Symptoms and disease progression

Early clinical signs and symptoms of HPS include fatigue, fever, muscle aches (especially in large muscle groups such as the back and thighs), abdominal pain, chills, dizziness, headaches, nausea and vomiting. Diagnosing hantavirus infection at an early stage of infection is difficult since the symptoms are common to those encountered with other respiratory viruses.

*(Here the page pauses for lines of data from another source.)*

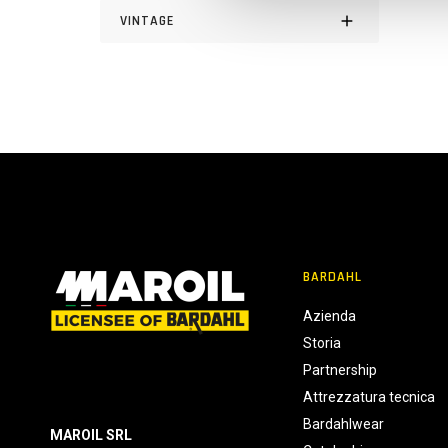
VINTAGE
e
l
c
o
n
s
e
n
s
o
BARDAHL
Azienda
Storia
Partnership
Attrezzatura tecnica
Bardahlwear
MAROIL SRL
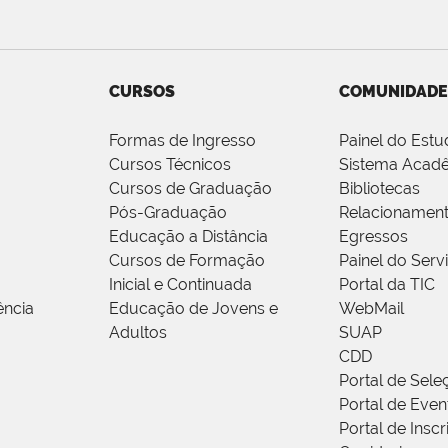
CURSOS
COMUNIDADE
Formas de Ingresso
Painel do Estu
Cursos Técnicos
Sistema Acad
Cursos de Graduação
Bibliotecas
Pós-Graduação
Relacionamen
Educação a Distância
Egressos
Cursos de Formação
Painel do Serv
Inicial e Continuada
Portal da TIC
ência
Educação de Jovens e
WebMail
Adultos
SUAP
CDD
Portal de Sele
Portal de Even
Portal de Insc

Patients with HPS can rapidly progress to coughing and shortness of breath, leading to pulmonary or heart failure within a matter of days after initial symptoms appear. At the early, or “acute,” phase of infection, diagnosis is most often confirmed using an RT-PCR test that detects hantavirus RNA in an appropriate human specimen. Evidence of recent or previous hantavirus infection is performed using antibody tests. There is no specific treatment for HPS or HFRS. Patients should receive supportive care, including hydration, rest and treatment of symptoms. Patients with HPS may need breathing support, such as intubation, wherein a tube is placed in the lungs from the mouth to help the patient get oxygen. Extracorporeal membrane oxygenation, or ECMO, can be used for HPS patients with severe pneumonia and cardiogenic shock.

What happens next?

Based on this information, especially the fatality rate associated with Andes virus, it is easy to see why there is concern about the outbreak on the MV Hondius. How and where did the patients get infected by the virus? Chances are, they were infected before they embarked on the cruise, either from exposure to a sick individual in Argentina, or exposure to rodent excretions during a visit to a wildlife preserve. The potentially long incubation period of the virus makes tracking the source complicated. Early reports indicate that there was no evidence of rodents or their excretions on board the ship, temporarily ruling that out as a source of the virus. But how sure are we about that? How will the ship be thoroughly decontaminated?

And once again, similar to what happened during the start of the COVID outbreak, the U.S. does not have a rapid mechanism for funding entities to perform widespread tests for hantaviruses. Should Andes virus spread into the population at large, this would be another disaster of our own making.